Images are to be excluded from the copy, and the records below reproduced word for word.

* TASK INPUTS:
┌──

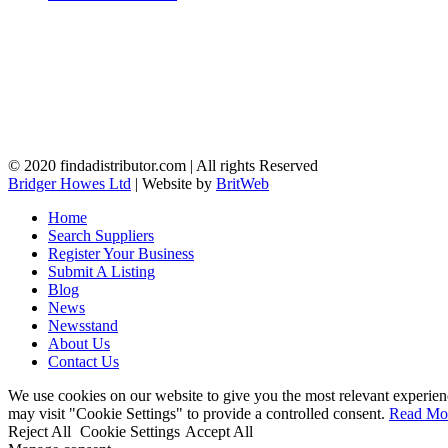
© 2020 findadistributor.com | All rights Reserved
Bridger Howes Ltd
| Website by
BritWeb
Home
Search Suppliers
Register Your Business
Submit A Listing
Blog
News
Newsstand
About Us
Contact Us
We use cookies on our website to give you the most relevant experien
may visit "Cookie Settings" to provide a controlled consent.
Read Mo
Reject All
Cookie Settings
Accept All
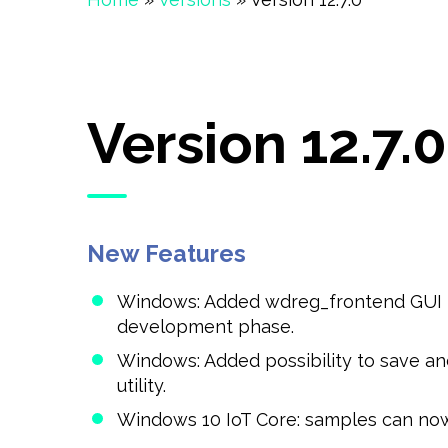
Version 12.7.0
New Features
Windows: Added wdreg_frontend GUI to 
development phase.
Windows: Added possibility to save a
utility.
Windows 10 IoT Core: samples can now 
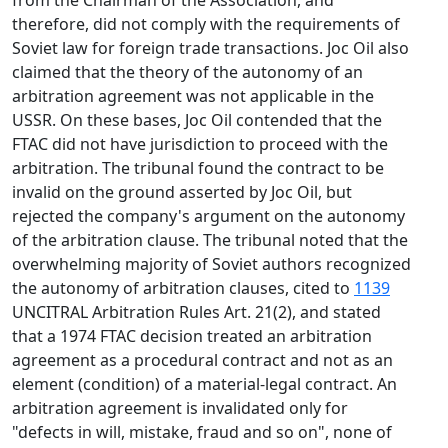
from the Chairman of the Association, and
therefore, did not comply with the requirements of
Soviet law for foreign trade transactions. Joc Oil also
claimed that the theory of the autonomy of an
arbitration agreement was not applicable in the
USSR. On these bases, Joc Oil contended that the
FTAC did not have jurisdiction to proceed with the
arbitration. The tribunal found the contract to be
invalid on the ground asserted by Joc Oil, but
rejected the company's argument on the autonomy
of the arbitration clause. The tribunal noted that the
overwhelming majority of Soviet authors recognized
the autonomy of arbitration clauses, cited to
1139
UNCITRAL Arbitration Rules Art. 21(2), and stated
that a 1974 FTAC decision treated an arbitration
agreement as a procedural contract and not as an
element (condition) of a material-legal contract. An
arbitration agreement is invalidated only for
"defects in will, mistake, fraud and so on", none of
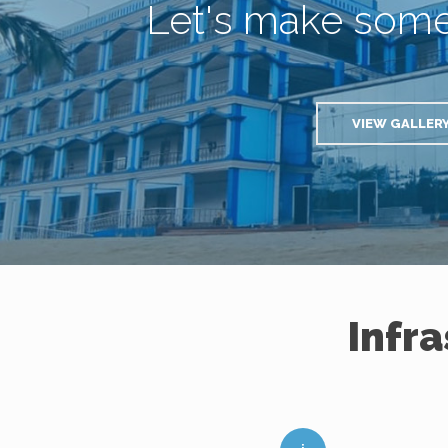
Let's make som
VIEW GALLER
Infr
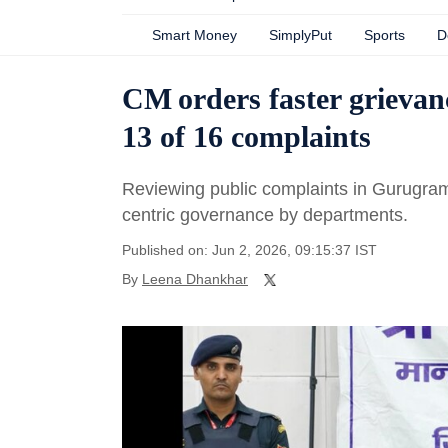
Smart Money
SimplyPut
Sports
D
CM orders faster grievan
13 of 16 complaints
Reviewing public complaints in Gurugram, 
centric governance by departments.
Published on: Jun 2, 2026, 09:15:37 IST
By
Leena Dhankhar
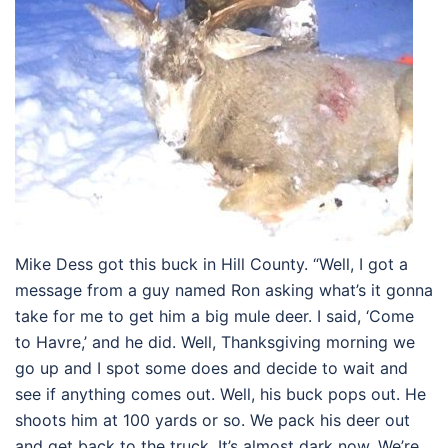
Mike Dess got this buck in Hill County. “Well, I got a
message from a guy named Ron asking what’s it gonna
take for me to get him a big mule deer. I said, ‘Come
to Havre,’ and he did. Well, Thanksgiving morning we
go up and I spot some does and decide to wait and
see if anything comes out. Well, his buck pops out. He
shoots him at 100 yards or so. We pack his deer out
and get back to the truck. It’s almost dark now. We’re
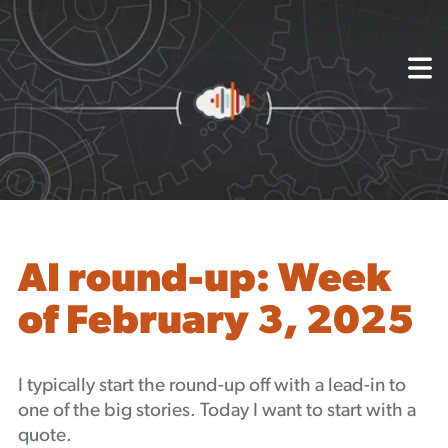
{
About
Capabilities
Mission, Vision, Values
Akhia Way
Case Studies
Our People
Process
Careers
AI round-up: Week
Partners
of February 3, 2025
Insights
Contact
Blog
I typically start the round-up off with a lead-in to
Events
one of the big stories. Today I want to start with a
Newsletters
quote.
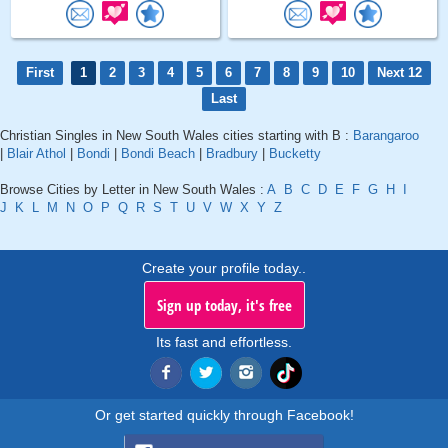
First
1
2
3
4
5
6
7
8
9
10
Next 12
Last
Christian Singles in New South Wales cities starting with B :
Barangaroo
|
Blair Athol
|
Bondi
|
Bondi Beach
|
Bradbury
|
Bucketty
Browse Cities by Letter in New South Wales :
A
B
C
D
E
F
G
H
I
J
K
L
M
N
O
P
Q
R
S
T
U
V
W
X
Y
Z
Create your profile today..
Sign up today, it's free
Its fast and effortless.
Or get started quickly through Facebook!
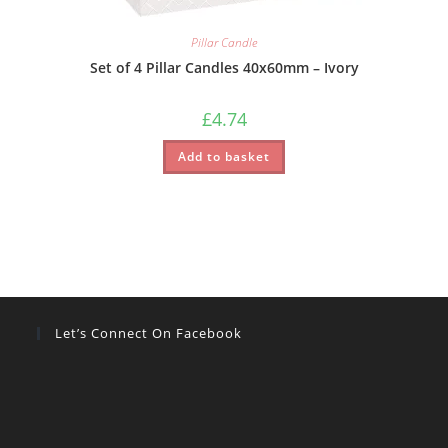
Pillar Candle
Set of 4 Pillar Candles 40x60mm – Ivory
£
4.74
Add to basket
Let’s Connect On Facebook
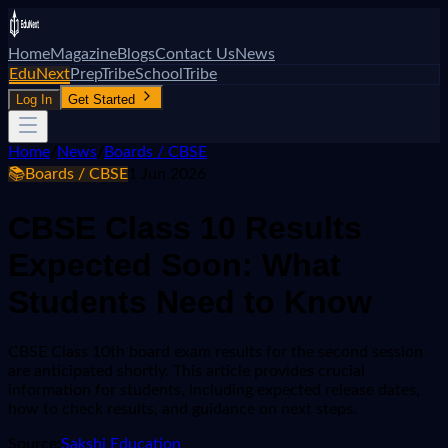
Home
Magazine
Blogs
Contact Us
News
EduNext
PrepTribe
SchoolTribe
Log In
Get Started
Home
/
News
/
Boards / CBSE
📚
Boards / CBSE
1 Jun 2026
CBSE Class 10 Results
Expected Soon: What
Students Need to Know
CBSE Class 10th board exam results for the second session
are anticipated shortly. This article provides crucial
information for students, including expected release dates,
how to check results, and guidance on next steps.
Source:
Sakshi Education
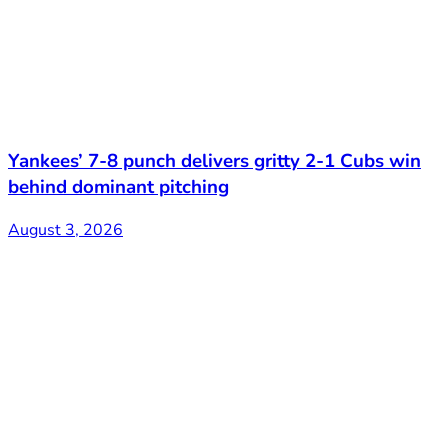
Yankees’ 7-8 punch delivers gritty 2-1 Cubs win
behind dominant pitching
August 3, 2026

└──

* THE COMPLETED TASK:
© 2020 findadistributor.com | All rights Reserved
Bridger Howes Ltd
| Website by
BritWeb
Home
Search Suppliers
Register Your Business
Submit A Listing
Blog
News
Newsstand
About Us
Contact Us
We use cookies on our website to give you the most relevant experien
may visit "Cookie Settings" to provide a controlled consent.
Read Mo
Reject All
Cookie Settings
Accept All
Version 12.7.0
New Features
Windows: Added wdreg_frontend GUI to 
development phase.
Windows: Added possibility to save a
utility.
Windows 10 IoT Core: samples can now 
from the Chairman of the Association, and
therefore, did not comply with the requirements of
Soviet law for foreign trade transactions. Joc Oil also
claimed that the theory of the autonomy of an
arbitration agreement was not applicable in the
USSR. On these bases, Joc Oil contended that the
FTAC did not have jurisdiction to proceed with the
arbitration. The tribunal found the contract to be
invalid on the ground asserted by Joc Oil, but
rejected the company's argument on the autonomy
of the arbitration clause. The tribunal noted that the
overwhelming majority of Soviet authors recognized
the autonomy of arbitration clauses, cited to
1139
UNCITRAL Arbitration Rules Art. 21(2), and stated
that a 1974 FTAC decision treated an arbitration
agreement as a procedural contract and not as an
element (condition) of a material-legal contract. An
arbitration agreement is invalidated only for
"defects in will, mistake, fraud and so on", none of
Let's make som
VIEW GALLER
Infr
Smart Money
SimplyPut
Sports
D
CM orders faster grievan
13 of 16 complaints
Reviewing public complaints in Gurugram, 
centric governance by departments.
Published on: Jun 2, 2026, 09:15:37 IST
By
Leena Dhankhar
Mike Dess got this buck in Hill County. “Well, I got a
message from a guy named Ron asking what’s it gonna
take for me to get him a big mule deer. I said, ‘Come
to Havre,’ and he did. Well, Thanksgiving morning we
go up and I spot some does and decide to wait and
see if anything comes out. Well, his buck pops out. He
shoots him at 100 yards or so. We pack his deer out
and get back to the truck. It’s almost dark now. We’re
{
About
Capabilities
Mission, Vision, Values
Akhia Way
Case Studies
Our People
Process
Careers
AI round-up: Week
Partners
of February 3, 2025
Insights
Contact
Blog
I typically start the round-up off with a lead-in to
Events
one of the big stories. Today I want to start with a
Newsletters
quote.
First
1
2
3
4
5
6
7
8
9
10
Next 12
Last
Christian Singles in New South Wales cities starting with B :
Barangaroo
|
Blair Athol
|
Bondi
|
Bondi Beach
|
Bradbury
|
Bucketty
Browse Cities by Letter in New South Wales :
A
B
C
D
E
F
G
H
I
J
K
L
M
N
O
P
Q
R
S
T
U
V
W
X
Y
Z
Create your profile today..
Sign up today, it's free
Its fast and effortless.
Or get started quickly through Facebook!
Pillar Candle
Set of 4 Pillar Candles 40x60mm – Ivory
£
4.74
Add to basket
Let’s Connect On Facebook
Home
Magazine
Blogs
Contact Us
News
EduNext
PrepTribe
SchoolTribe
Log In
Get Started
Home
/
News
/
Boards / CBSE
📚
Boards / CBSE
1 Jun 2026
CBSE Class 10 Results
Expected Soon: What
Students Need to Know
CBSE Class 10th board exam results for the second session
are anticipated shortly. This article provides crucial
information for students, including expected release dates,
how to check results, and guidance on next steps.
Source:
Sakshi Education
Yankees’ 7-8 punch delivers gritty 2-1 Cubs win
behind dominant pitching
August 3, 2026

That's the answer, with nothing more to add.